The touchpad is one thing that I think is great. I don’t think it’s better than the Trackpoint on my old X200, but it is certainly on par. Really, I love three-finger drag and tap-to click (neither of which are enabled in the system preferences by default, unbelievably). I miss not having to move my fingers off of the home row keys though. This is one advantage that the trackpoint had that is not likely to be replicated by any other pointing device. I have to admit that there are some times when I accidentally nudge the pointer when typing but it is extremely rare once you get used to the keyboard.
So it kind of seems silly to judge a laptop so harshly on the keyboard and pointing device, but unfortunately that’s a big part of how my laptop gets used. The display and IO devices are very important to me.

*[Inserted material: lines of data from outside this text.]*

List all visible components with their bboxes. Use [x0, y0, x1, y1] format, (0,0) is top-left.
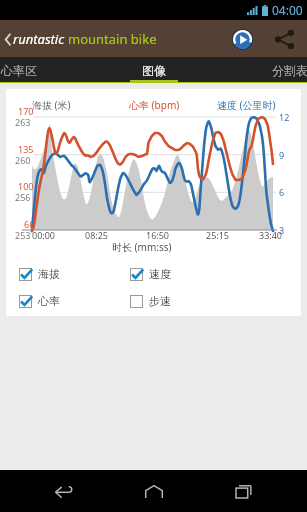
staticText: 260 [15, 154, 31, 166]
staticText: 135 [18, 143, 34, 155]
button[interactable]: Recents [218, 473, 268, 509]
staticText: 9 [279, 149, 285, 161]
staticText: 心率 (bpm) [129, 98, 180, 112]
button[interactable]: Back [4, 30, 157, 48]
button[interactable]: 步速 [130, 294, 171, 308]
staticText: 170 [18, 105, 34, 117]
staticText: 海拔 [38, 267, 60, 281]
staticText: 心率 [38, 294, 60, 308]
staticText: 00:00 [32, 229, 56, 241]
staticText: 6 [279, 186, 285, 198]
button[interactable]: 海拔 [19, 267, 130, 281]
staticText: 25:15 [206, 229, 230, 241]
button[interactable]: 速度 [130, 267, 171, 281]
staticText: 100 [18, 180, 34, 192]
button[interactable]: Back [39, 473, 89, 509]
staticText: 3 [279, 224, 285, 236]
staticText: 步速 [149, 294, 171, 308]
staticText: runtastic [13, 30, 65, 48]
staticText: 速度 [149, 267, 171, 281]
staticText: 33:40 [259, 229, 283, 241]
button[interactable]: Share [267, 22, 301, 56]
button[interactable]: 分割表 [272, 63, 307, 78]
staticText: 04:00 [272, 2, 303, 18]
staticText: 08:25 [85, 229, 109, 241]
staticText: 时长 (mm:ss) [112, 240, 172, 254]
button[interactable]: 图像 [142, 63, 166, 78]
button[interactable]: 心率区 [1, 63, 37, 78]
staticText: 海拔 (米) [32, 98, 71, 112]
staticText: 速度 (公里时) [217, 98, 276, 112]
staticText: 263 [15, 116, 31, 128]
button[interactable]: Runtastic [224, 21, 260, 57]
staticText: 256 [15, 191, 31, 203]
staticText: 16:50 [146, 229, 170, 241]
staticText: mountain bike [68, 30, 157, 48]
button[interactable]: 心率 [19, 294, 130, 308]
other: Back [4, 33, 11, 46]
button[interactable]: Home [129, 473, 179, 509]
staticText: 66 [24, 218, 35, 230]
staticText: 253 [15, 229, 31, 241]
staticText: 12 [279, 111, 290, 123]
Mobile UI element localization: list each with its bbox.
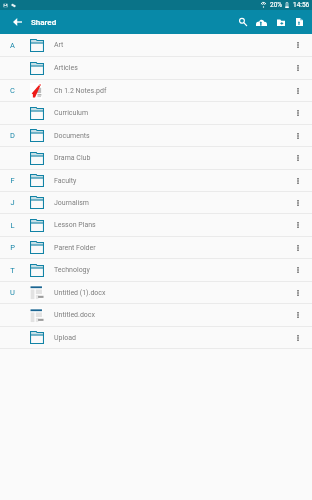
staticText: P <box>10 243 15 252</box>
staticText: Drama Club <box>54 154 91 162</box>
button[interactable]: D <box>0 125 312 146</box>
staticText: Articles <box>54 64 78 72</box>
staticText: J <box>10 198 15 207</box>
button[interactable]: A <box>0 34 312 56</box>
staticText: Untitled.docx <box>54 311 95 319</box>
button[interactable]: P <box>0 237 312 258</box>
button[interactable]: More options <box>284 102 312 124</box>
staticText: Journalism <box>54 199 89 207</box>
button[interactable]: More options <box>284 214 312 236</box>
staticText: Ch 1.2 Notes.pdf <box>54 87 107 95</box>
staticText: Upload <box>54 334 76 342</box>
staticText: 20% <box>270 1 283 9</box>
button[interactable]: Articles <box>0 57 312 79</box>
button[interactable]: Upload <box>252 10 271 34</box>
button[interactable]: More options <box>284 34 312 56</box>
staticText: U <box>10 288 15 297</box>
button[interactable]: U <box>0 282 312 303</box>
button[interactable]: More options <box>284 327 312 348</box>
button[interactable]: More options <box>284 192 312 213</box>
button[interactable]: More options <box>284 237 312 258</box>
button[interactable]: Curriculum <box>0 102 312 124</box>
button[interactable]: New folder <box>271 10 290 34</box>
button[interactable]: New file <box>290 10 309 34</box>
staticText: Technology <box>54 266 90 274</box>
staticText: T <box>10 266 15 275</box>
button[interactable]: J <box>0 192 312 213</box>
staticText: Art <box>54 41 64 49</box>
staticText: Faculty <box>54 177 77 185</box>
staticText: Shared <box>31 18 57 27</box>
button[interactable]: F <box>0 170 312 191</box>
staticText: Curriculum <box>54 109 89 117</box>
button[interactable]: More options <box>284 170 312 191</box>
staticText: Lesson Plans <box>54 221 96 229</box>
staticText: F <box>10 176 15 185</box>
staticText: A <box>10 41 15 50</box>
button[interactable]: Drama Club <box>0 147 312 169</box>
staticText: 14:56 <box>293 1 310 9</box>
staticText: Parent Folder <box>54 244 96 252</box>
button[interactable]: Untitled.docx <box>0 304 312 326</box>
button[interactable]: More options <box>284 304 312 326</box>
button[interactable]: C <box>0 80 312 101</box>
staticText: D <box>10 131 15 140</box>
button[interactable]: Upload <box>0 327 312 348</box>
button[interactable]: More options <box>284 80 312 101</box>
staticText: L <box>10 221 15 230</box>
button[interactable]: L <box>0 214 312 236</box>
staticText: Untitled (1).docx <box>54 289 106 297</box>
button[interactable]: More options <box>284 282 312 303</box>
button[interactable]: More options <box>284 57 312 79</box>
button[interactable]: More options <box>284 125 312 146</box>
button[interactable]: Navigate up <box>8 10 27 34</box>
staticText: C <box>10 86 15 95</box>
button[interactable]: More options <box>284 259 312 281</box>
button[interactable]: Search <box>233 10 252 34</box>
button[interactable]: T <box>0 259 312 281</box>
button[interactable]: More options <box>284 147 312 169</box>
staticText: Documents <box>54 132 90 140</box>
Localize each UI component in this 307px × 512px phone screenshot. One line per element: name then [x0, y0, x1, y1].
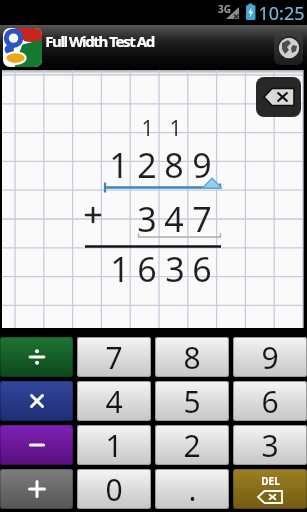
- button[interactable]: [0, 425, 73, 465]
- staticText: 7: [105, 337, 123, 377]
- button[interactable]: 3: [233, 425, 307, 465]
- staticText: 9: [261, 337, 279, 377]
- staticText: 10:25: [258, 1, 305, 24]
- staticText: 1: [110, 246, 130, 290]
- staticText: 1: [105, 425, 123, 465]
- staticText: 9: [192, 142, 212, 186]
- staticText: 8: [183, 337, 201, 377]
- staticText: 2: [137, 142, 157, 186]
- button[interactable]: 4: [77, 381, 151, 421]
- staticText: 4: [164, 196, 184, 240]
- staticText: 3: [261, 425, 279, 465]
- staticText: .: [188, 469, 197, 509]
- button[interactable]: 7: [77, 337, 151, 377]
- staticText: Full Width Test Ad: [45, 31, 154, 51]
- staticText: 7: [192, 196, 212, 240]
- button[interactable]: [274, 31, 303, 65]
- button[interactable]: Full Width Test Ad: [0, 25, 307, 70]
- button[interactable]: 0: [77, 469, 151, 509]
- staticText: 1: [169, 114, 182, 143]
- staticText: 6: [137, 246, 157, 290]
- button[interactable]: [256, 77, 301, 117]
- button[interactable]: 1: [77, 425, 151, 465]
- staticText: 2: [183, 425, 201, 465]
- staticText: 8: [164, 142, 184, 186]
- staticText: 5: [183, 381, 201, 421]
- staticText: 0: [105, 469, 123, 509]
- button[interactable]: 9: [233, 337, 307, 377]
- staticText: 3: [165, 246, 185, 290]
- button[interactable]: [0, 469, 73, 509]
- button[interactable]: [0, 381, 73, 421]
- staticText: 4: [105, 381, 123, 421]
- staticText: DEL: [261, 474, 280, 488]
- button[interactable]: [0, 337, 73, 377]
- staticText: 6: [192, 246, 212, 290]
- staticText: 3G: [218, 2, 231, 16]
- button[interactable]: DEL: [233, 469, 307, 509]
- button[interactable]: 2: [155, 425, 229, 465]
- staticText: 3: [137, 196, 157, 240]
- button[interactable]: 5: [155, 381, 229, 421]
- button[interactable]: 8: [155, 337, 229, 377]
- button[interactable]: 6: [233, 381, 307, 421]
- button[interactable]: .: [155, 469, 229, 509]
- staticText: 6: [261, 381, 279, 421]
- staticText: 1: [141, 114, 154, 143]
- staticText: 1: [109, 142, 129, 186]
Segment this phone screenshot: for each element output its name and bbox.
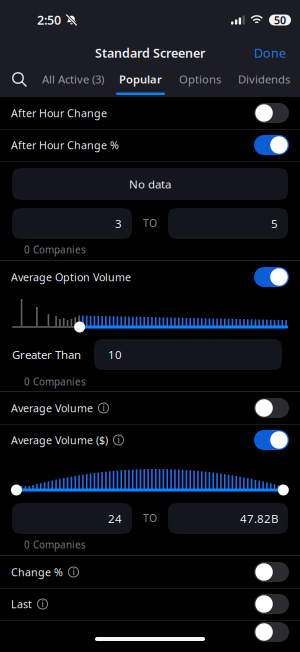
staticText: Popular <box>119 72 162 87</box>
staticText: After Hour Change % <box>11 138 119 152</box>
staticText: Last <box>11 597 32 611</box>
button[interactable]: Dividends <box>230 66 298 95</box>
staticText: No data <box>129 176 171 192</box>
staticText: After Hour Change <box>11 106 107 120</box>
staticText: 10 <box>108 347 122 362</box>
staticText: 24 <box>108 511 122 526</box>
button[interactable]: Change % <box>0 556 300 589</box>
staticText: 0 Companies <box>24 538 86 551</box>
staticText: TO <box>143 511 157 525</box>
button[interactable]: Average Volume <box>0 392 300 425</box>
staticText: 0 Companies <box>24 243 86 256</box>
staticText: Average Option Volume <box>11 270 131 284</box>
button[interactable]: After Hour Change <box>0 97 300 130</box>
staticText: 3 <box>115 216 122 231</box>
button[interactable]: Last <box>0 588 300 621</box>
staticText: Standard Screener <box>95 44 205 62</box>
staticText: 47.82B <box>240 511 278 526</box>
button[interactable]: Average Option Volume <box>0 261 300 294</box>
staticText: Dividends <box>238 72 290 87</box>
staticText: i <box>72 567 74 578</box>
staticText: 0 Companies <box>24 375 86 388</box>
staticText: Average Volume ($) <box>11 433 108 447</box>
button[interactable]: All Active (3) <box>35 66 111 95</box>
staticText: TO <box>143 216 157 230</box>
staticText: i <box>118 435 120 446</box>
staticText: 5 <box>271 216 278 231</box>
button[interactable]: Search <box>0 71 35 95</box>
staticText: Change % <box>11 565 63 579</box>
staticText: Options <box>179 72 221 87</box>
button[interactable]: After Hour Change % <box>0 129 300 162</box>
button[interactable]: Done <box>248 40 292 67</box>
button[interactable]: Options <box>170 66 230 95</box>
staticText: Greater Than <box>12 347 81 362</box>
staticText: 50 <box>274 13 286 27</box>
staticText: i <box>102 403 104 414</box>
staticText: All Active (3) <box>42 72 104 87</box>
staticText: Average Volume <box>11 401 93 415</box>
staticText: 2:50 <box>37 12 61 29</box>
staticText: Done <box>254 44 286 62</box>
button[interactable]: Average Volume ($) <box>0 424 300 457</box>
button[interactable]: Popular <box>111 66 170 95</box>
staticText: i <box>42 599 44 610</box>
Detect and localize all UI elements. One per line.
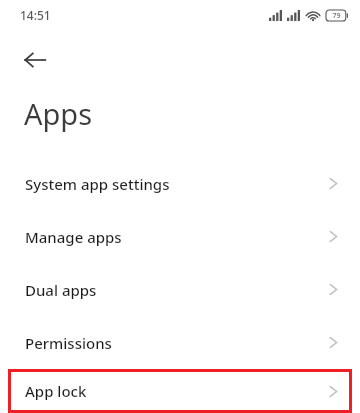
button[interactable]: Dual apps [0, 263, 360, 316]
staticText: System app settings [25, 174, 170, 194]
button[interactable]: System app settings [0, 157, 360, 210]
button[interactable]: App lock [8, 369, 352, 413]
button[interactable]: Back [13, 38, 57, 82]
button[interactable]: Permissions [0, 316, 360, 369]
staticText: Dual apps [25, 280, 97, 300]
staticText: 14:51 [20, 7, 51, 23]
staticText: Permissions [25, 333, 112, 353]
staticText: Manage apps [25, 227, 122, 247]
button[interactable]: Manage apps [0, 210, 360, 263]
staticText: 79 [332, 11, 341, 21]
staticText: Apps [24, 94, 93, 133]
staticText: App lock [25, 381, 87, 401]
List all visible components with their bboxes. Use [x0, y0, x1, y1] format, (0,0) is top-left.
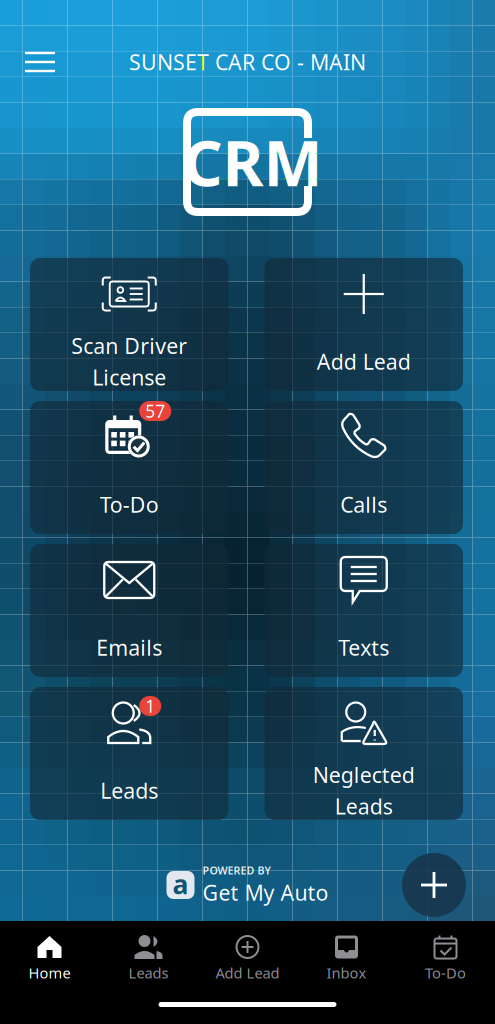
button[interactable]: Home — [0, 927, 99, 988]
staticText: POWERED BY — [202, 863, 270, 878]
button[interactable]: Menu — [0, 36, 71, 88]
button[interactable]: Neglected — [264, 687, 463, 820]
staticText: Scan Driver — [71, 332, 187, 360]
staticText: CRM — [182, 120, 322, 204]
button[interactable]: To-Do — [396, 927, 495, 988]
staticText: Emails — [96, 633, 162, 662]
staticText: Leads — [335, 792, 393, 820]
staticText: 57 — [145, 400, 165, 422]
button[interactable]: Calls — [264, 401, 463, 534]
staticText: a — [172, 866, 188, 902]
staticText: To-Do — [425, 963, 466, 982]
button[interactable]: Add Lead — [198, 927, 297, 988]
button[interactable]: Leads — [99, 927, 198, 988]
staticText: Add Lead — [317, 347, 411, 376]
staticText: SUNSET CAR CO - MAIN — [129, 48, 366, 76]
button[interactable]: 1 — [30, 687, 228, 820]
button[interactable]: Add Lead — [264, 258, 463, 391]
button[interactable]: Texts — [264, 544, 463, 677]
staticText: Neglected — [313, 761, 415, 789]
button[interactable]: Inbox — [297, 927, 396, 988]
button[interactable]: Scan Driver — [30, 258, 228, 391]
staticText: 1 — [145, 694, 155, 718]
button[interactable]: Emails — [30, 544, 228, 677]
staticText: Home — [28, 963, 70, 982]
staticText: Texts — [338, 633, 389, 662]
staticText: Get My Auto — [202, 878, 328, 907]
button[interactable]: 57 — [30, 401, 228, 534]
staticText: Leads — [100, 776, 158, 805]
button[interactable]: Add — [402, 853, 466, 917]
staticText: Inbox — [326, 963, 366, 982]
staticText: Add Lead — [216, 963, 280, 982]
staticText: To-Do — [100, 490, 159, 519]
staticText: Leads — [128, 963, 168, 982]
staticText: Calls — [340, 490, 387, 519]
staticText: License — [92, 363, 166, 391]
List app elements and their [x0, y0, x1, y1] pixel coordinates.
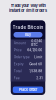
staticText: instant or limit orders [9, 8, 47, 13]
staticText: 1,538.88 [29, 69, 42, 73]
staticText: Expiry [14, 62, 24, 66]
staticText: Total [14, 69, 22, 73]
button[interactable]: Place order [13, 86, 43, 93]
staticText: Place order [19, 88, 37, 92]
staticText: Buy [25, 32, 31, 37]
staticText: Limit [34, 55, 42, 59]
staticText: 2.31 [36, 76, 42, 80]
staticText: 64,120.00 [27, 48, 42, 52]
staticText: Order type [14, 55, 30, 59]
staticText: Price [14, 48, 22, 52]
staticText: Amount [14, 41, 26, 45]
staticText: Trade your way with [10, 3, 46, 8]
staticText: Good till [29, 62, 42, 66]
staticText: Fee [14, 76, 20, 80]
staticText: Trade Bitcoin [12, 24, 44, 30]
staticText: 0.0240 BTC [31, 39, 42, 47]
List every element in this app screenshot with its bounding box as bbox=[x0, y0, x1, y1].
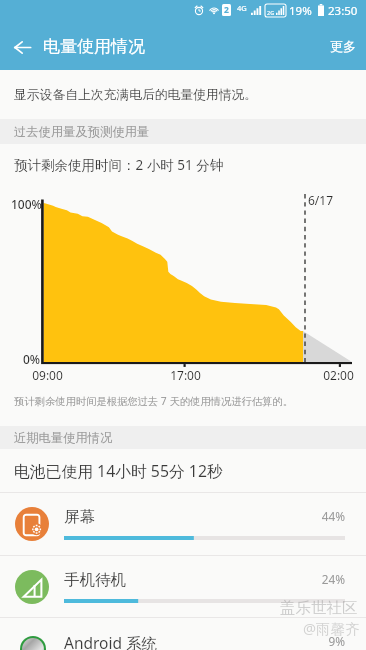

Speaking of the display, of course the retina display is really amazing. However, some legacy software doesn’t display well with it. One of the biggest issues I have with this is VirtualBox. When I’m running my Windows virtual machines the emulated display is kind of fuzzy. The VirtualBox guys will probably address this soon, and it’s not a show stopper for me, as it’s still very usable.
The new retina design doesn’t include a DVD drive so the body is a little thinner and smaller than the regular 13″ Mac. It’s also something like a full pound lighter. I weighed mine and it came in at 3.6lb, 0.2lb lighter than my old X200 (which was amazingly light, even with a 9 cell battery).
I had some WiFi speed issues that turned out to be caused by my router, rather than the Mac. I’m not sure what the problem was, but the Air had the same issue. When I switched from the wireless access point provided by my ISP to my own D-Link router, the speed problems went away. I spent a considerable amount of time trying to fix this issue so hopefully this saves a few of you some time.
The other surprise for me was that like the Air, nothing is upgradeable on the Retina. I was hoping to use my new 256GB SSD instead of the 128GB drive that I got, but it turns out not to be possible. In making the body thinner, they have foregone the traditional laptop drive form factor. My understanding is that there are some third parties out there making SSD modules that will fit the Retina, but they are expensive and won’t help me use my existing SSD.
This isn’t intended to be a full review, just my initial thoughts, so I’m not going to get into any details about speed or other hardware. I’m just interested in noting the differences between my beloved Thinkpad and the Air (which I really wish was powerful enough to be my main machine – maybe in the future).